■ **Raw data**:
————

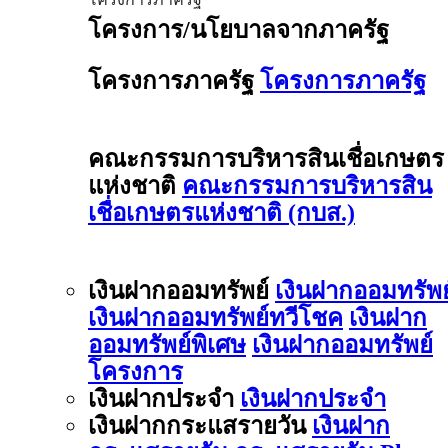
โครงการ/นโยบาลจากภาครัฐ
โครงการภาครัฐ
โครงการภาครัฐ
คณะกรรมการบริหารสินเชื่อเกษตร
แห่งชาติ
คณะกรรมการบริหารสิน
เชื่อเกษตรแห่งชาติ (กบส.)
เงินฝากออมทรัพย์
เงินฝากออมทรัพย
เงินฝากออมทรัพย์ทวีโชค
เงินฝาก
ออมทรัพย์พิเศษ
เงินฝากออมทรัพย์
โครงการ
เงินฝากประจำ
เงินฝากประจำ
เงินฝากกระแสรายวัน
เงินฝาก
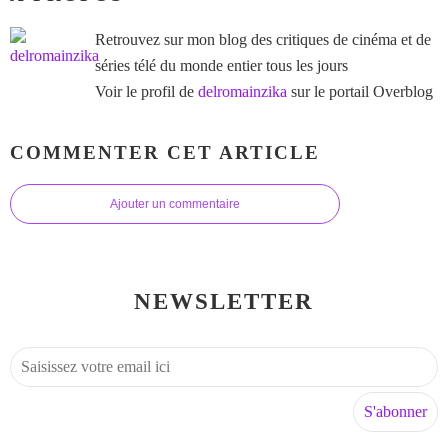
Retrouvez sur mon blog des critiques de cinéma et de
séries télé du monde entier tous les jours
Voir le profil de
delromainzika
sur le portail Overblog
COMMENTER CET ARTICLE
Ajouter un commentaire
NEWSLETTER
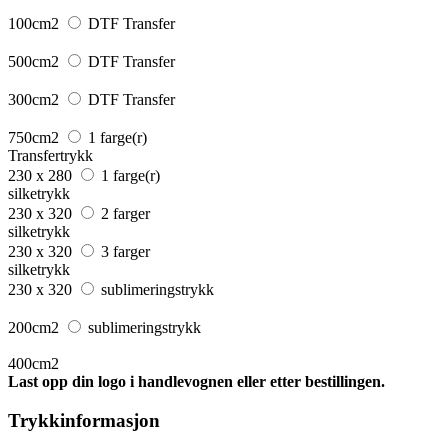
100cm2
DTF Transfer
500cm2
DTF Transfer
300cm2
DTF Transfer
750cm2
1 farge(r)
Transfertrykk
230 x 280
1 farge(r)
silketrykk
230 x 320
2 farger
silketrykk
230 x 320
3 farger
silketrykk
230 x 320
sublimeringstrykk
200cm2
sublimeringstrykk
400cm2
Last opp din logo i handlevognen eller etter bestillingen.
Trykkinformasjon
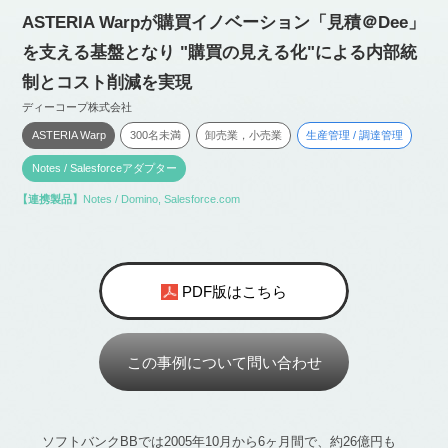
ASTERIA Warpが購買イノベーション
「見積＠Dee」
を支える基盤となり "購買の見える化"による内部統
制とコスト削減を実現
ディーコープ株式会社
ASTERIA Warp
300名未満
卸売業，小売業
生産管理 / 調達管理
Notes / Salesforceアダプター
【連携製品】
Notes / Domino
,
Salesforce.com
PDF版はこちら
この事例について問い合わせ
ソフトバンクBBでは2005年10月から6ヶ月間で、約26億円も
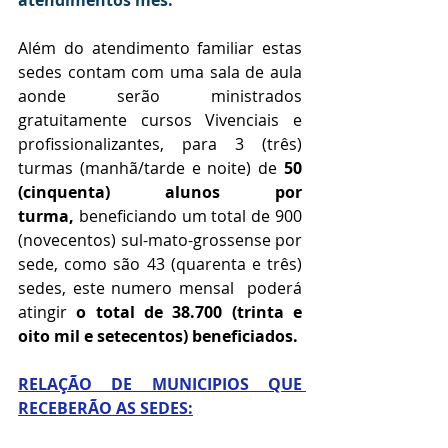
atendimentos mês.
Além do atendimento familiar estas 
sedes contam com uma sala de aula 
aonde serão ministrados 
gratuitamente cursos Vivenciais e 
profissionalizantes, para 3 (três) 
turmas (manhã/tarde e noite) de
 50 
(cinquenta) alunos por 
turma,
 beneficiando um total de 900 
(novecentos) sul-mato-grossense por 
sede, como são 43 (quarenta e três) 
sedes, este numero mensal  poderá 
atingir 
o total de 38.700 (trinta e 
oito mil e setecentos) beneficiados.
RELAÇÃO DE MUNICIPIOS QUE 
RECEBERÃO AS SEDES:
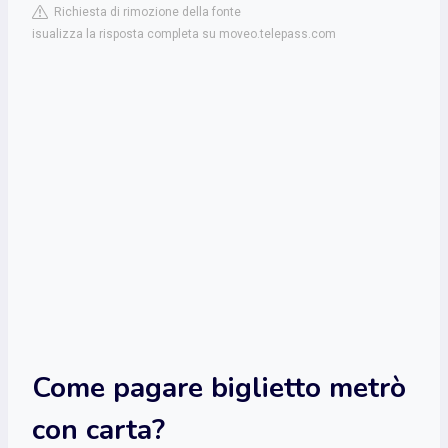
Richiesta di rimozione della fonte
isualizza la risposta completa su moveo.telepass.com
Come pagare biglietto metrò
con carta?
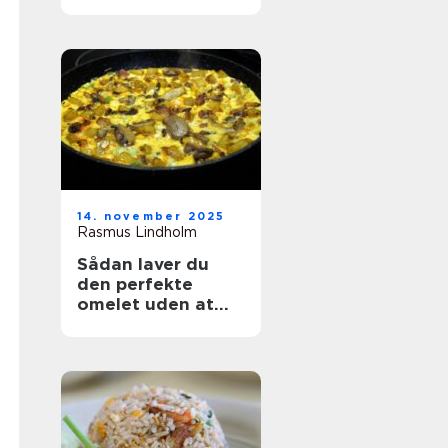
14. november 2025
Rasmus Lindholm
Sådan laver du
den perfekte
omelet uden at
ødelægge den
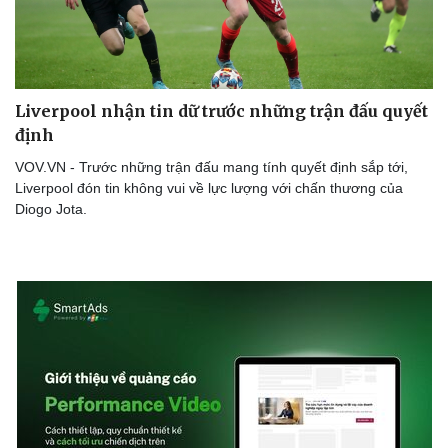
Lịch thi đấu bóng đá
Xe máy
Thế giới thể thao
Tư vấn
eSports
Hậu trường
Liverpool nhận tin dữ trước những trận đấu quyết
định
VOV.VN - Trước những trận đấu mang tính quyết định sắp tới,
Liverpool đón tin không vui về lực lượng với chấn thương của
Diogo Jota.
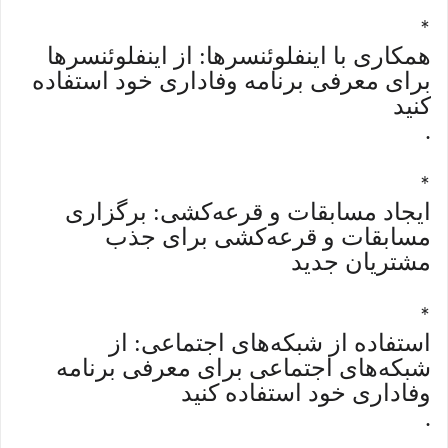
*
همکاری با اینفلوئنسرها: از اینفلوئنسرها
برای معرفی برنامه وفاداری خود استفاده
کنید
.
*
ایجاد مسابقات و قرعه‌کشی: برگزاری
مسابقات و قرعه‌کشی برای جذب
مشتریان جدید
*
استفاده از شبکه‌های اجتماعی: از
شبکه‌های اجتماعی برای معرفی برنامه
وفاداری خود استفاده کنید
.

————

■ **Task item**:
Return exactly the lines of the material above, starting at the line containing "Retrouvez sur mon" and finishing at the line containing "Transfertrykk", without any pictures.

■ **Result for this task**:
Retrouvez sur mon blog des critiques de cinéma et de
séries télé du monde entier tous les jours
Voir le profil de
delromainzika
sur le portail Overblog
COMMENTER CET ARTICLE
Ajouter un commentaire
NEWSLETTER
100cm2
DTF Transfer
500cm2
DTF Transfer
300cm2
DTF Transfer
750cm2
1 farge(r)
Transfertrykk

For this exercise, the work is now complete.